Exercise directions
Exactly copy the final stretch of the listing below: the line with "27th ASEAN Economic" and every line after it.

Source records

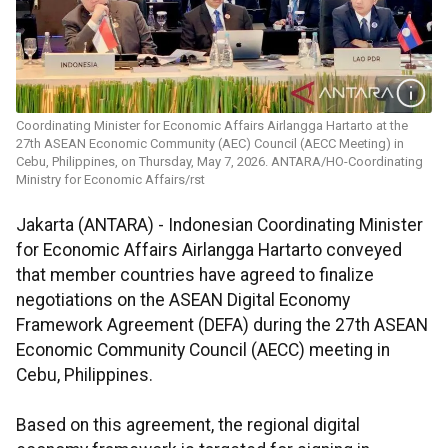
Coordinating Minister for Economic Affairs Airlangga Hartarto at the
27th ASEAN Economic Community (AEC) Council (AECC Meeting) in
Cebu, Philippines, on Thursday, May 7, 2026. ANTARA/HO-Coordinating
Ministry for Economic Affairs/rst
Jakarta (ANTARA) - Indonesian Coordinating Minister
for Economic Affairs Airlangga Hartarto conveyed
that member countries have agreed to finalize
negotiations on the ASEAN Digital Economy
Framework Agreement (DEFA) during the 27th ASEAN
Economic Community Council (AECC) meeting in
Cebu, Philippines.
Based on this agreement, the regional digital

Exercise response
27th ASEAN Economic Community (AEC) Council (AECC Meeting) in
Cebu, Philippines, on Thursday, May 7, 2026. ANTARA/HO-Coordinating
Ministry for Economic Affairs/rst
Jakarta (ANTARA) - Indonesian Coordinating Minister
for Economic Affairs Airlangga Hartarto conveyed
that member countries have agreed to finalize
negotiations on the ASEAN Digital Economy
Framework Agreement (DEFA) during the 27th ASEAN
Economic Community Council (AECC) meeting in
Cebu, Philippines.
Based on this agreement, the regional digital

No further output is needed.